Бас у Баранова густой, низкий. Гудит, будто иерихонская труба, — листья дрожат. Как раз по комплекции голос. Полковник рослый, тяжеловесный — не каждый конь поднимет такого.
Кавалерист Виктор Кириллович настоящий, до мозга костей. В пехоте как? Командир батальона — это уже фигура. В походе для него повозка, а то и машина. В бою — блиндаж или землянка. Он руководит, управляет. А в кавалерии и командир полка и командир дивизии делят все тяготы наравне с бойцами. В походе командир на коне. В час отдыха — завернулся в бурку и спит рядом со всеми. В бою он под огнем: издали, по телефону, не очень поруководишь — ускачут эскадроны, скроются из глаз, догоняй их потом.

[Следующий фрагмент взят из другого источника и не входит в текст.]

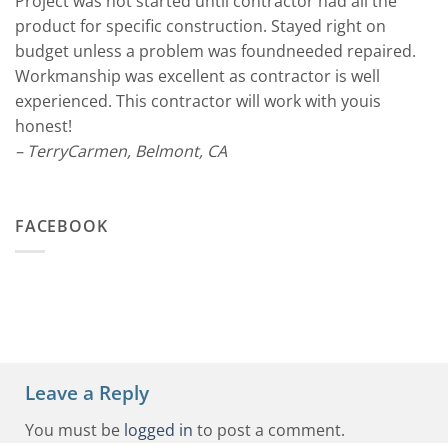
Project was not started until contractor had all the
product for specific construction. Stayed right on
budget unless a problem was foundneeded repaired.
Workmanship was excellent as contractor is well
experienced. This contractor will work with youis
honest!
– TerryCarmen, Belmont, CA
FACEBOOK
Leave a Reply
You must be
logged in
to post a comment.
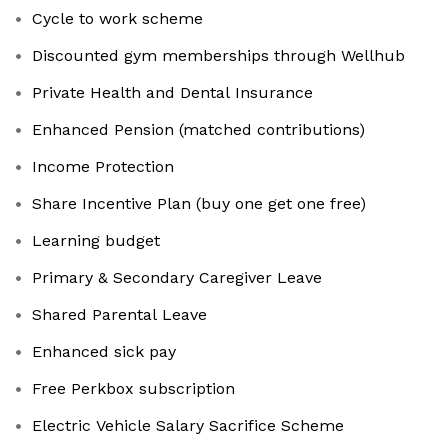
Cycle to work scheme
Discounted gym memberships through Wellhub
Private Health and Dental Insurance
Enhanced Pension (matched contributions)
Income Protection
Share Incentive Plan (buy one get one free)
Learning budget
Primary & Secondary Caregiver Leave
Shared Parental Leave
Enhanced sick pay
Free Perkbox subscription
Electric Vehicle Salary Sacrifice Scheme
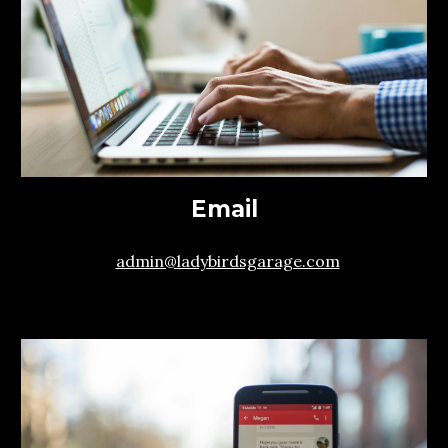
Email
admin@ladybirdsgarage.com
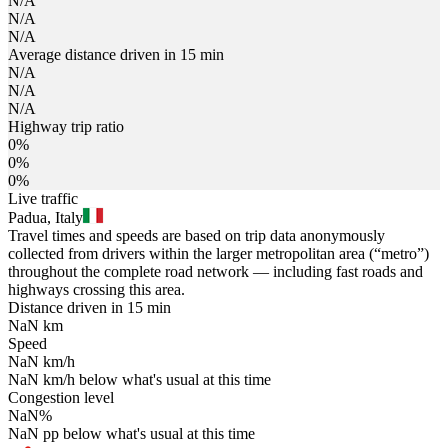
N/A
N/A
N/A
Average distance driven in 15 min
N/A
N/A
N/A
Highway trip ratio
0%
0%
0%
Live traffic
Padua, Italy
Travel times and speeds are based on trip data anonymously
collected from drivers within the larger metropolitan area (“metro”)
throughout the complete road network — including fast roads and
highways crossing this area.
Distance driven in 15 min
NaN
km
Speed
NaN
km/h
NaN
km/h
below what's usual at this time
Congestion level
NaN
%
NaN
pp
below what's usual at this time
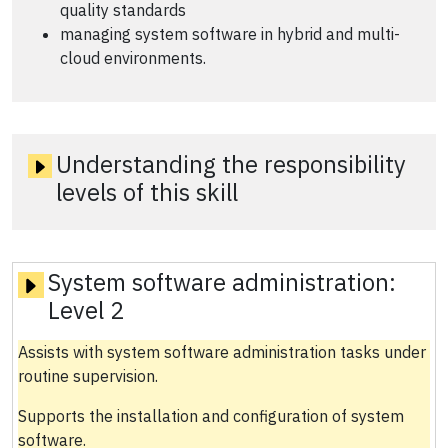
quality standards
managing system software in hybrid and multi-
cloud environments.
Understanding the responsibility
levels of this skill
System software administration:
Level 2
Assists with system software administration tasks under
routine supervision.
Supports the installation and configuration of system
software.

Конечно, у командира дивизии есть возможность для элементарных удобств. Но Баранов этим не пользуется. У него даже вещей в обозе никаких нет. Все при себе. Конь, бурка, бинокль, полевая сумка и старая надежная шашка. Да еще бритва и мыло с полотенцем в седельной суме.
К опасности у него полное пренебрежение. Ну что за командный пункт — ковер под деревом?! Ни одной щели для укрытия не вырыто. А сюда и снаряды залетают, и мины.
Выслушав замечание, полковник сказал без энтузиазма:
— Виноват, товарищ генерал. Щель отроем. Но, по совести, не спасет она, если на роду написано… Рассказывал я вам, как басмач меня рубанул. Со всего маху, с налета — до пояса развалил бы… А он лишь кончик носа задел. Отсек — только вжикнуло. На всю жизнь красавцем сделал… А щели будут…
Баранов говорил, посматривая на Белова вопросительно: не для того приехал сюда генерал, чтобы позаботиться об укрытиях… Но Павел Алексеевич не торопился, оглядывал в бинокль поле боя. Артиллерийская канонада почти смолкла. На берегу изредка рвались мины. Сырой воздух приглушал треск выстрелов.